AI Security

AI and Security: How Agents Like OpenClaw Can Be Exploited

By Hélain ZimmermannCo-Founder & CTO @ Ailog · ex-INRIA researcherFeb 14, 2026Updated Mar 30, 2026

8 min readbeginner

AI SecurityOpenClawCybersecurityAI AgentsInfostealersThreat Model

The rise of autonomous AI agents has been one of the defining trends of early 2026. Among them, OpenClaw has captured enormous attention: an open-source agent framework that lets anyone deploy a personal AI assistant capable of reading emails, scheduling meetings, making purchases, and interacting with dozens of services on your behalf. Within weeks of its initial release, thousands of instances were running worldwide. The problem? Most of them were deployed with little regard for security.

As Forbes contributor Mark Kraynak put it bluntly: "OpenClaw showed the future of AI security, and it's going to be rough." He is not wrong. The security implications of giving an autonomous software agent your API keys, email credentials, and payment information, then exposing it to the internet, are severe. And yet, that is exactly what tens of thousands of early adopters did.

What Happened: Exposed Instances and Leaked Keys

Security researchers at BitSight conducted a sweep of publicly accessible OpenClaw instances in late January 2026. What they found was alarming: over 8,000 instances were reachable from the open internet, many with default configurations that exposed admin panels, conversation histories, and, critically, stored API keys in plaintext.

The root cause was a combination of factors. OpenClaw's default setup guide assumed a local-only deployment. But users, eager to access their agent from mobile devices or share it with family members, punched holes in their firewalls or deployed on cloud VMs without configuring authentication. The framework's web UI, designed for convenience, did not enforce authentication out of the box in early versions.

Within days of the BitSight report, infostealers specifically targeting OpenClaw configuration files began circulating. These malware variants scanned infected machines for OpenClaw's config.yaml and credentials.json files, exfiltrating API keys for OpenAI, Anthropic, Google, and various SaaS platforms. The stolen keys were then used for cryptomining, spam campaigns, and unauthorized access to victims' accounts.

Why AI Agents Are a Fundamentally Different Attack Surface

Traditional software vulnerabilities are concerning enough, but AI agents introduce a qualitatively different risk profile. Three properties make them uniquely dangerous when compromised.

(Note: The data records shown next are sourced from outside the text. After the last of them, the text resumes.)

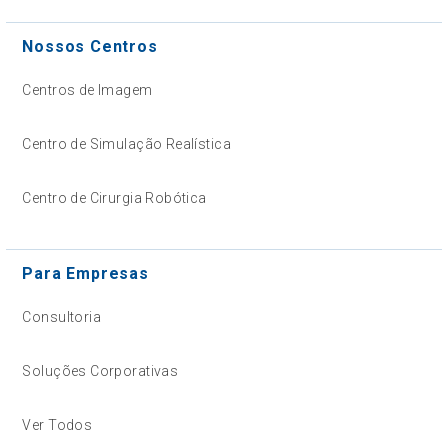
Nossos Centros
Centros de Imagem
Centro de Simulação Realística
Centro de Cirurgia Robótica
Para Empresas
Consultoria
Soluções Corporativas
Ver Todos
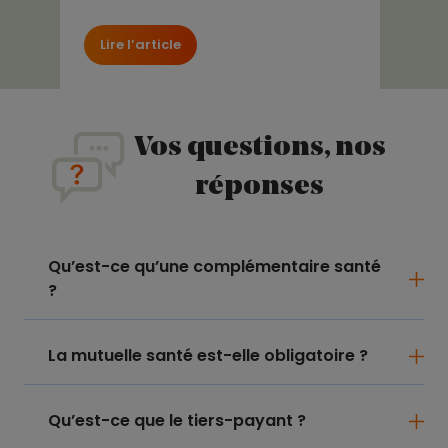
Lire l’article
Vos questions, nos
réponses
Qu’est-ce qu’une complémentaire santé
?
La mutuelle santé est-elle obligatoire ?
Qu’est-ce que le tiers-payant ?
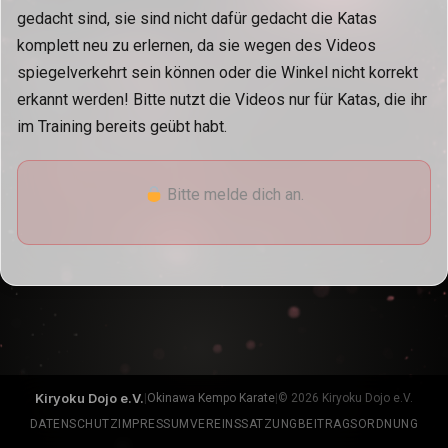
gedacht sind, sie sind nicht dafür gedacht die Katas
komplett neu zu erlernen, da sie wegen des Videos
spiegelverkehrt sein können oder die Winkel nicht korrekt
erkannt werden! Bitte nutzt die Videos nur für Katas, die ihr
im Training bereits geübt habt.
Bitte melde dich an.
Kiryoku Dojo e.V.
|
Okinawa Kempo Karate
|
© 2026 Kiryoku Dojo e.V.
DATENSCHUTZ
IMPRESSUM
VEREINSSATZUNG
BEITRAGSORDNUNG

First, agents hold credentials. An AI agent that can send emails on your behalf needs your email password or OAuth token. One that can make purchases needs payment credentials. One that can manage your calendar needs access to your Google or Microsoft account. A compromised agent is not just a data breach; it is a skeleton key to your entire digital life. This is particularly concerning given how much personal data LLM-based systems already handle.

Second, agents can act. Unlike a stolen database, a compromised agent can actively do things: send phishing emails from your account, authorize transactions, modify files, or interact with other people while impersonating you. The blast radius of a compromised agent is bounded only by the permissions you granted it.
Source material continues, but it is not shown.